Photos by Hui-chen and MJ Klein
UPDATE: May 15, 2007. On this day, just 5 days from the 2nd anniversary of our blog, this story has generated so much traffic that I have installed a World Map counter so everyone can see where the readers are. You may click on the map for a detailed view if you like.
World Visitor Map
Also, please feel free to check our sitemeter statistics here. Hui-chen and I appreciate the positive comments posted to our blog and emailed to us. We were deeply saddened by these events that have touched our lives. We appreciate all our readers who have spread word of this story to others and have thus honored The Heroes of 5371. I look forward to being able to give you the rest of the story very soon. My wife and I convey our deepest sympathies to the families and colleagues of the injured and killed in this tragic accident.

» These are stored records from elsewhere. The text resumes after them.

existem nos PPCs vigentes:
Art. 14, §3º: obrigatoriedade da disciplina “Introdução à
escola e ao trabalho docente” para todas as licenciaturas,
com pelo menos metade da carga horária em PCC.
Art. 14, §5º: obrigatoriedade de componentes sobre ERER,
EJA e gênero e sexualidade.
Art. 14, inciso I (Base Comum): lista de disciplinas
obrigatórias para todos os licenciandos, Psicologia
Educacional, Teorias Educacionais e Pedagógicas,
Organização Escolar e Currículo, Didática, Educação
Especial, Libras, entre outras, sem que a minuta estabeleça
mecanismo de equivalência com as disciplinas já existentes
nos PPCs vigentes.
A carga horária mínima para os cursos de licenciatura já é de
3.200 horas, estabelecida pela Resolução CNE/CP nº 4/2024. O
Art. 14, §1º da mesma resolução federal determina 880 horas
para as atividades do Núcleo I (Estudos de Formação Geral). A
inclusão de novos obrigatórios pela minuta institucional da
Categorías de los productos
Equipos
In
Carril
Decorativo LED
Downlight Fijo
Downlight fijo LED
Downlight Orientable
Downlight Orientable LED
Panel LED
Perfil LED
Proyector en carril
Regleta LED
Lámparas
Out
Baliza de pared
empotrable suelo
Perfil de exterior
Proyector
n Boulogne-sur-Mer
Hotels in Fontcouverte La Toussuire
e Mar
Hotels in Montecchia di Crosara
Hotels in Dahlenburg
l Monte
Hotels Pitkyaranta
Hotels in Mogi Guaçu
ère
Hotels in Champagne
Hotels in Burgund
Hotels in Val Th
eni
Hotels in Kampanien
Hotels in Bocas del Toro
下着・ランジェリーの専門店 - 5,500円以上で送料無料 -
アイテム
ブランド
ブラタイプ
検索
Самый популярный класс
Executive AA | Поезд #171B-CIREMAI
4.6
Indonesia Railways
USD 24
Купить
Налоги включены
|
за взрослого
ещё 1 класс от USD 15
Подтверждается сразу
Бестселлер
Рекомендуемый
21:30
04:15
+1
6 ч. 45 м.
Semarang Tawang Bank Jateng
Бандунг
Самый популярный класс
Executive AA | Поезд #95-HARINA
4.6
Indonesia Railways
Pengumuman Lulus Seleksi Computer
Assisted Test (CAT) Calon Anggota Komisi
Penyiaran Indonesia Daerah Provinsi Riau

Yesterday, Hui-chen and I were in Taipei, at Shannon’s and then later, the Taiwan Beer Bar. I got no less than 4 phone calls from a Taiwan Air Force officer, asking questions about the photographs I took last Friday of the final moments of 5371 before it crashed.
Today, Sunday, May 13, 2007, several officers and engineers from the Air Force visited our home. They told me that my photos were the only photos available that showed what happened to the aircraft just before it crashed, and that the information I provided them was crucial to their investigation.
I have been asked by the lead investigator to hold off from publishing my photos for awhile. He is concerned that the local Taiwanese press may steal them off my flickr.com site. I just laughed it off, saying that we could sue them and give the money to the families of the deceased and injured. The press here are less than exemplary, let’s say.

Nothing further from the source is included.